→ DESCRIPTION OF THE TASK
The listing has to be given again in full and exactly.

*** MATERIAL PROVIDED ***

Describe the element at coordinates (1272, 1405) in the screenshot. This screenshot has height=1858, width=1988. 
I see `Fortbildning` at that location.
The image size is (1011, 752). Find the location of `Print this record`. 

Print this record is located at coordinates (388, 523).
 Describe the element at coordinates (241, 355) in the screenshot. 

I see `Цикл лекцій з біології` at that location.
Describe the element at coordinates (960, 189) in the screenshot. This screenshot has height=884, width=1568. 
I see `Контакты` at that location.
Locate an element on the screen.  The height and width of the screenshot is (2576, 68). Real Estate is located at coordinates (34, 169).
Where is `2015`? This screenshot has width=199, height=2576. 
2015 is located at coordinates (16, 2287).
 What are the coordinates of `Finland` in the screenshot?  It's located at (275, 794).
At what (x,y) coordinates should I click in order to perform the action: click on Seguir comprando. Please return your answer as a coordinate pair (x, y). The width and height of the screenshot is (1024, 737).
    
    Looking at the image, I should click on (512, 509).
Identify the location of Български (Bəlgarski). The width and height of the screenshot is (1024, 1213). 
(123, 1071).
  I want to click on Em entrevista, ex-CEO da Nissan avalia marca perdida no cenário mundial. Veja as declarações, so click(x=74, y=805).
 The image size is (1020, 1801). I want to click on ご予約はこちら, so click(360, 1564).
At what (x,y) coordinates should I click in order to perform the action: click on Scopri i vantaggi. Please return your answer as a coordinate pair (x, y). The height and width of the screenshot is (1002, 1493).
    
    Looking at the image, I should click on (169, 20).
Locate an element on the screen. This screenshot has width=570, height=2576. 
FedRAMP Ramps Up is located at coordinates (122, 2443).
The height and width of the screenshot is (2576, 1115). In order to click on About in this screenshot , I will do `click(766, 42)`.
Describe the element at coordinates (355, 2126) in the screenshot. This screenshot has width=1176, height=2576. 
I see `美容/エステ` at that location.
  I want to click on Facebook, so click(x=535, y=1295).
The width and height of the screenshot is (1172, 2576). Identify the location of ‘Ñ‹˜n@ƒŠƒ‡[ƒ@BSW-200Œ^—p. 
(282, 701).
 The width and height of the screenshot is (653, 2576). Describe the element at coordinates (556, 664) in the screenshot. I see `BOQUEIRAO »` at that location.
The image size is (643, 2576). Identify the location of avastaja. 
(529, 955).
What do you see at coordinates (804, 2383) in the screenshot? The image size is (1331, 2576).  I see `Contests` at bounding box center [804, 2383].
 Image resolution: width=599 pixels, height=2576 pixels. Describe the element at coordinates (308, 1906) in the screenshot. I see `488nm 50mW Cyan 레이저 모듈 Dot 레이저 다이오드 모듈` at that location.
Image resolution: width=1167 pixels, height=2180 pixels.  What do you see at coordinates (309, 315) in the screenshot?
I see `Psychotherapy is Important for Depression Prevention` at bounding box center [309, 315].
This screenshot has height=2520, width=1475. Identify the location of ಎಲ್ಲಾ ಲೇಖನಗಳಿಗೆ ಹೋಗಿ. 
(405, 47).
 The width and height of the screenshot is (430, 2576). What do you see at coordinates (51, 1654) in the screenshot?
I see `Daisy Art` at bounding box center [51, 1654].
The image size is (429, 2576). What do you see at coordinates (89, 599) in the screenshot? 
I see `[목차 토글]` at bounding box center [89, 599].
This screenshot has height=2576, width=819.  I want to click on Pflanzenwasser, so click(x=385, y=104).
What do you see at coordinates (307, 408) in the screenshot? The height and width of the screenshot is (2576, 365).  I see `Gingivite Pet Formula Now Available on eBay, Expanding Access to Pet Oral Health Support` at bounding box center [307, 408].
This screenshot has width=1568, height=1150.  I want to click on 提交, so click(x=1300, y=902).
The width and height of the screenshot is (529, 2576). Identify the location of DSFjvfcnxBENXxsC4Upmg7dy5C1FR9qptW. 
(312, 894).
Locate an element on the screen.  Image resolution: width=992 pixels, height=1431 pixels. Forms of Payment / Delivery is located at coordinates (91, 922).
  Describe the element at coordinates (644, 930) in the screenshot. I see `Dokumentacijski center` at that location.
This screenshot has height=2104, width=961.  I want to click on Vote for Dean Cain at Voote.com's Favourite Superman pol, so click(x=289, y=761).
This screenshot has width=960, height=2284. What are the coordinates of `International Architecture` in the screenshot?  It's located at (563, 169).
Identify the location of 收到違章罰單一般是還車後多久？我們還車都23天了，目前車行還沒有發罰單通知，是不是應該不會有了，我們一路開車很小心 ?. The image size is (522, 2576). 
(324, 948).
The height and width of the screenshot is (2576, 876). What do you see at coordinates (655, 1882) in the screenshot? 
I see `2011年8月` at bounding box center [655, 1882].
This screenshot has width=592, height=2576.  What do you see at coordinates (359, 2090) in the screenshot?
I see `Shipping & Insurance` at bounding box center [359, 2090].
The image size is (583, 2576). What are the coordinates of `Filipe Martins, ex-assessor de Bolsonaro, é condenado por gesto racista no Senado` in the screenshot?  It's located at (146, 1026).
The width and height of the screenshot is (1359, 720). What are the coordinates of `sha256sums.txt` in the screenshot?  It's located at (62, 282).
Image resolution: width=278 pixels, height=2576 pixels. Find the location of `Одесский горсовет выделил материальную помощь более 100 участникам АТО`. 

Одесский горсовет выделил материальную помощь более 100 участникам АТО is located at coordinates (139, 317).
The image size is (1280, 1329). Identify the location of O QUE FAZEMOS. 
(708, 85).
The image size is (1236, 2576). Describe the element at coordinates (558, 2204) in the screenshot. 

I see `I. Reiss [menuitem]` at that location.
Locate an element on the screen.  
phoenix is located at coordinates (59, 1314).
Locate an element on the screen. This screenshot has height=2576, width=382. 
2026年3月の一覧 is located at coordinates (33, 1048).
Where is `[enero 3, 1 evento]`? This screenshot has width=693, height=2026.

***

→ ANSWER BOX
Describe the element at coordinates (1272, 1405) in the screenshot. This screenshot has height=1858, width=1988. 
I see `Fortbildning` at that location.
The image size is (1011, 752). Find the location of `Print this record`. 

Print this record is located at coordinates (388, 523).
 Describe the element at coordinates (241, 355) in the screenshot. 

I see `Цикл лекцій з біології` at that location.
Describe the element at coordinates (960, 189) in the screenshot. This screenshot has height=884, width=1568. 
I see `Контакты` at that location.
Locate an element on the screen.  The height and width of the screenshot is (2576, 68). Real Estate is located at coordinates (34, 169).
Where is `2015`? This screenshot has width=199, height=2576. 
2015 is located at coordinates (16, 2287).
 What are the coordinates of `Finland` in the screenshot?  It's located at (275, 794).
At what (x,y) coordinates should I click in order to perform the action: click on Seguir comprando. Please return your answer as a coordinate pair (x, y). The width and height of the screenshot is (1024, 737).
    
    Looking at the image, I should click on (512, 509).
Identify the location of Български (Bəlgarski). The width and height of the screenshot is (1024, 1213). 
(123, 1071).
  I want to click on Em entrevista, ex-CEO da Nissan avalia marca perdida no cenário mundial. Veja as declarações, so click(x=74, y=805).
 The image size is (1020, 1801). I want to click on ご予約はこちら, so click(360, 1564).
At what (x,y) coordinates should I click in order to perform the action: click on Scopri i vantaggi. Please return your answer as a coordinate pair (x, y). The height and width of the screenshot is (1002, 1493).
    
    Looking at the image, I should click on (169, 20).
Locate an element on the screen. This screenshot has width=570, height=2576. 
FedRAMP Ramps Up is located at coordinates (122, 2443).
The height and width of the screenshot is (2576, 1115). In order to click on About in this screenshot , I will do `click(766, 42)`.
Describe the element at coordinates (355, 2126) in the screenshot. This screenshot has width=1176, height=2576. 
I see `美容/エステ` at that location.
  I want to click on Facebook, so click(x=535, y=1295).
The width and height of the screenshot is (1172, 2576). Identify the location of ‘Ñ‹˜n@ƒŠƒ‡[ƒ@BSW-200Œ^—p. 
(282, 701).
 The width and height of the screenshot is (653, 2576). Describe the element at coordinates (556, 664) in the screenshot. I see `BOQUEIRAO »` at that location.
The image size is (643, 2576). Identify the location of avastaja. 
(529, 955).
What do you see at coordinates (804, 2383) in the screenshot? The image size is (1331, 2576).  I see `Contests` at bounding box center [804, 2383].
 Image resolution: width=599 pixels, height=2576 pixels. Describe the element at coordinates (308, 1906) in the screenshot. I see `488nm 50mW Cyan 레이저 모듈 Dot 레이저 다이오드 모듈` at that location.
Image resolution: width=1167 pixels, height=2180 pixels.  What do you see at coordinates (309, 315) in the screenshot?
I see `Psychotherapy is Important for Depression Prevention` at bounding box center [309, 315].
This screenshot has height=2520, width=1475. Identify the location of ಎಲ್ಲಾ ಲೇಖನಗಳಿಗೆ ಹೋಗಿ. 
(405, 47).
 The width and height of the screenshot is (430, 2576). What do you see at coordinates (51, 1654) in the screenshot?
I see `Daisy Art` at bounding box center [51, 1654].
The image size is (429, 2576). What do you see at coordinates (89, 599) in the screenshot? 
I see `[목차 토글]` at bounding box center [89, 599].
This screenshot has height=2576, width=819.  I want to click on Pflanzenwasser, so click(x=385, y=104).
What do you see at coordinates (307, 408) in the screenshot? The height and width of the screenshot is (2576, 365).  I see `Gingivite Pet Formula Now Available on eBay, Expanding Access to Pet Oral Health Support` at bounding box center [307, 408].
This screenshot has width=1568, height=1150.  I want to click on 提交, so click(x=1300, y=902).
The width and height of the screenshot is (529, 2576). Identify the location of DSFjvfcnxBENXxsC4Upmg7dy5C1FR9qptW. 
(312, 894).
Locate an element on the screen.  Image resolution: width=992 pixels, height=1431 pixels. Forms of Payment / Delivery is located at coordinates (91, 922).
  Describe the element at coordinates (644, 930) in the screenshot. I see `Dokumentacijski center` at that location.
This screenshot has height=2104, width=961.  I want to click on Vote for Dean Cain at Voote.com's Favourite Superman pol, so click(x=289, y=761).
This screenshot has width=960, height=2284. What are the coordinates of `International Architecture` in the screenshot?  It's located at (563, 169).
Identify the location of 收到違章罰單一般是還車後多久？我們還車都23天了，目前車行還沒有發罰單通知，是不是應該不會有了，我們一路開車很小心 ?. The image size is (522, 2576). 
(324, 948).
The height and width of the screenshot is (2576, 876). What do you see at coordinates (655, 1882) in the screenshot? 
I see `2011年8月` at bounding box center [655, 1882].
This screenshot has width=592, height=2576.  What do you see at coordinates (359, 2090) in the screenshot?
I see `Shipping & Insurance` at bounding box center [359, 2090].
The image size is (583, 2576). What are the coordinates of `Filipe Martins, ex-assessor de Bolsonaro, é condenado por gesto racista no Senado` in the screenshot?  It's located at (146, 1026).
The width and height of the screenshot is (1359, 720). What are the coordinates of `sha256sums.txt` in the screenshot?  It's located at (62, 282).
Image resolution: width=278 pixels, height=2576 pixels. Find the location of `Одесский горсовет выделил материальную помощь более 100 участникам АТО`. 

Одесский горсовет выделил материальную помощь более 100 участникам АТО is located at coordinates (139, 317).
The image size is (1280, 1329). Identify the location of O QUE FAZEMOS. 
(708, 85).
The image size is (1236, 2576). Describe the element at coordinates (558, 2204) in the screenshot. 

I see `I. Reiss [menuitem]` at that location.
Locate an element on the screen.  
phoenix is located at coordinates (59, 1314).
Locate an element on the screen. This screenshot has height=2576, width=382. 
2026年3月の一覧 is located at coordinates (33, 1048).
Where is `[enero 3, 1 evento]`? This screenshot has width=693, height=2026.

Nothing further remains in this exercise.